October 19, 2009

Data Sources, Collection, and Use

Types of Data Sources

Data sources are the resources used to obtain data for M&E activities. There are several levels from which data can come, including client, program, service environment, population, and geographic levels. Regardless of level, data are commonly divided into two general categories: routine and non-routine.

Routine data sources provide data that are collected on a continuous basis, such as information that clinics collect on the patients utilizing their services. Although these data are collected continuously, processing them and reporting on them usually occur only periodically, for instance, aggregated monthly and reported quarterly.

  • Data collection from routine sources is useful because it can provide information on a timely basis. For instance, it can be used effectively to detect and correct problems in service delivery.

  • However, it can be difficult to obtain accurate estimates of catchment areas or target populations through this method, and the quality of the data may be poor because of inaccurate record keeping or incomplete reporting.

Non-routine data sources provide data that are collected on a periodic basis, usually annually or less frequently.

  • Using non-routine data avoids the problem of incorrectly estimating the target population when calculating coverage indicators. Another advantage is that both those using and those not using health facilities are included in the data.

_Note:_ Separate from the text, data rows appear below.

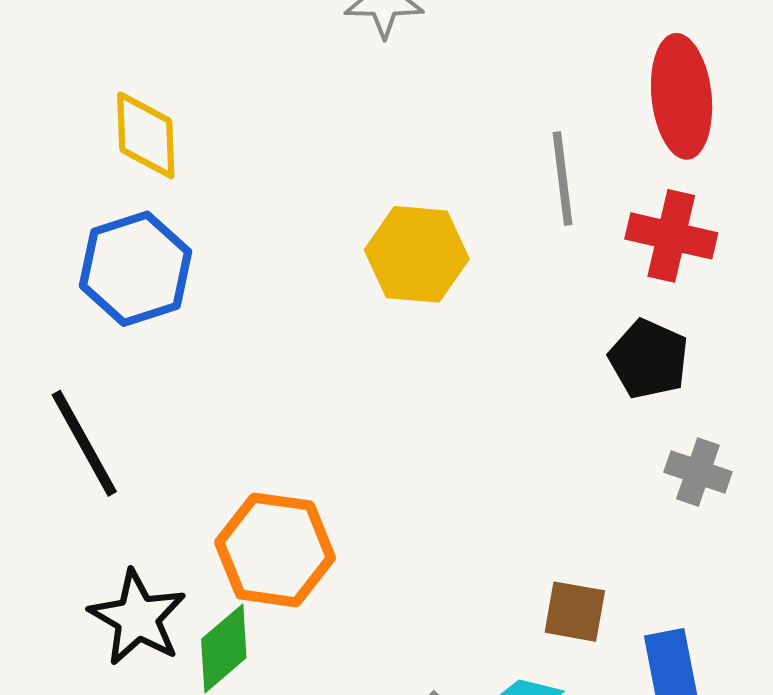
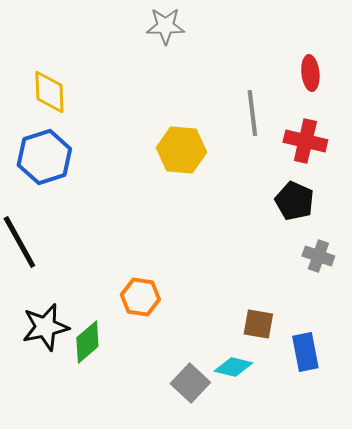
red ellipse: (682, 96) -> (310, 73), size x0.6
orange hexagon: (275, 550) -> (140, 297), moved, size x0.7
black star: (138, 618) -> (45, 327), turned 30

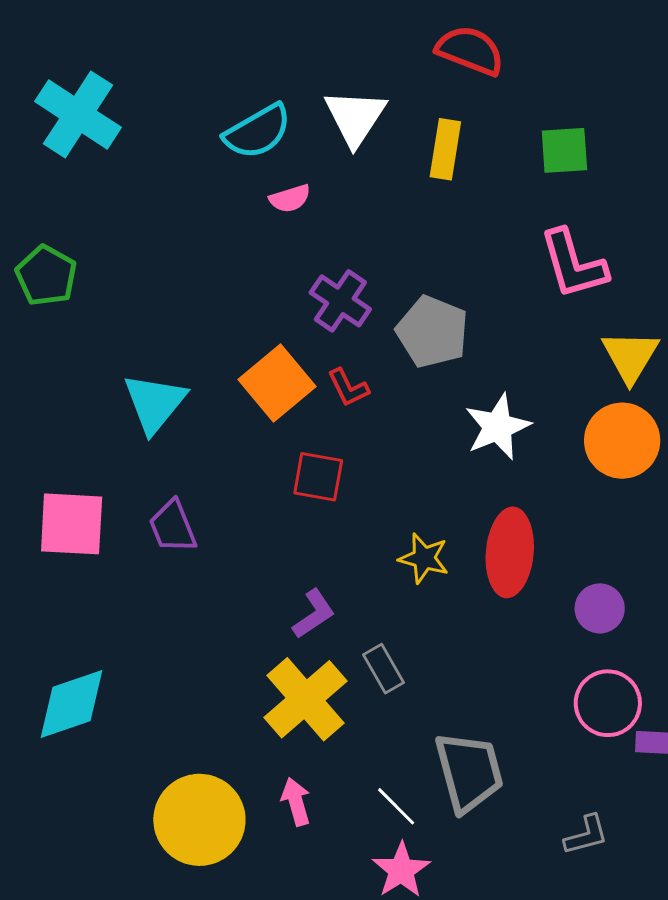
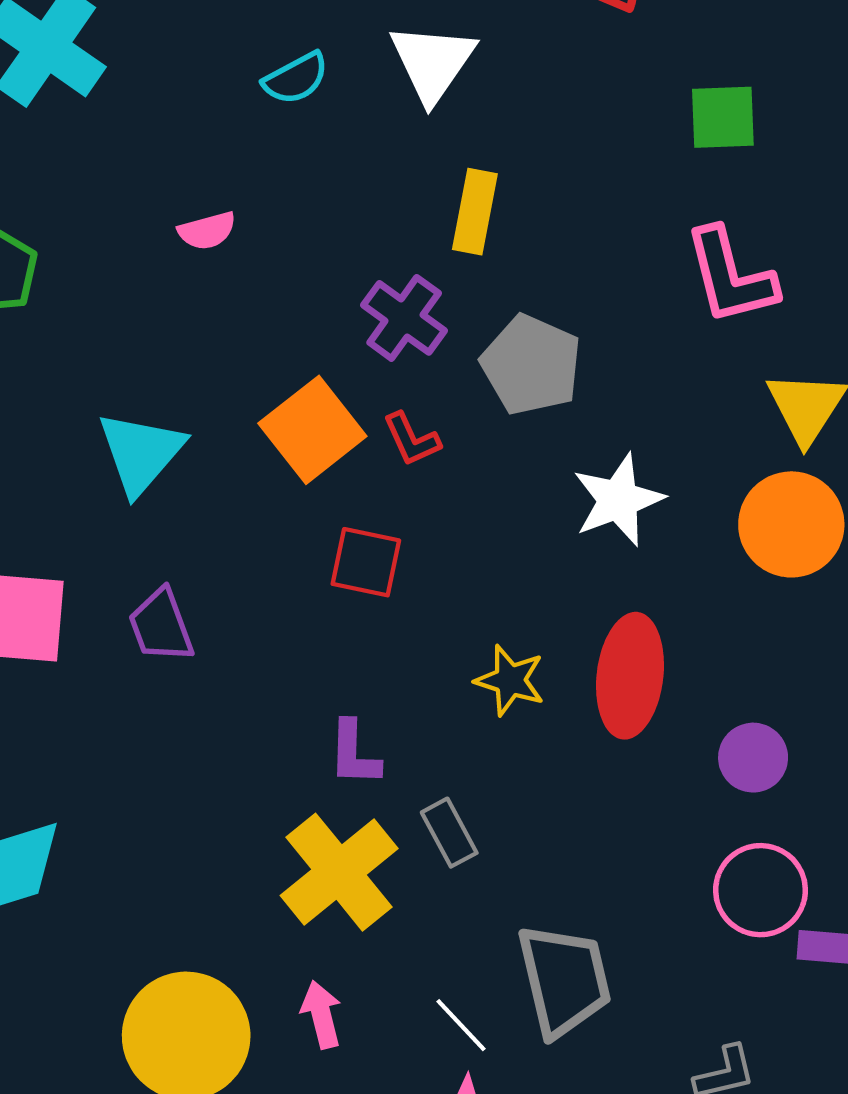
cyan semicircle: (258, 132) -> (296, 78), size x0.7
yellow rectangle: (445, 149) -> (475, 212), moved
pink semicircle: (290, 198) -> (207, 231), moved
purple L-shape: (314, 614) -> (354, 753), turned 124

  • Non-routine data have two main limitations: collecting them is often expensive, and this collection is done on an irregular basis. In order to make informed program decisions, program managers usually need to receive data at more frequent intervals than non-routine data can accommodate.
Different Sources, Same Indicator

Image Source: MEASURE Evaluation. Illustration depicting one way that routine and non-routine data can be used together to provide for an effective M&E system

Data from different sources can be used to calculate the same indicator, although changes to the metric may be necessary. This illustration depicts one way that routine and non-routine data can be used together to provide for an effective M&E system.

For example, when calculating the coverage rate for the first dose of a Diphtheria-Tetanus-Pertussis (DTP) vaccine:

If population-based survey data are used, the definition could be proportion of children age 12-23 months who were immunized with the first dose of DTP vaccine before age 12 months.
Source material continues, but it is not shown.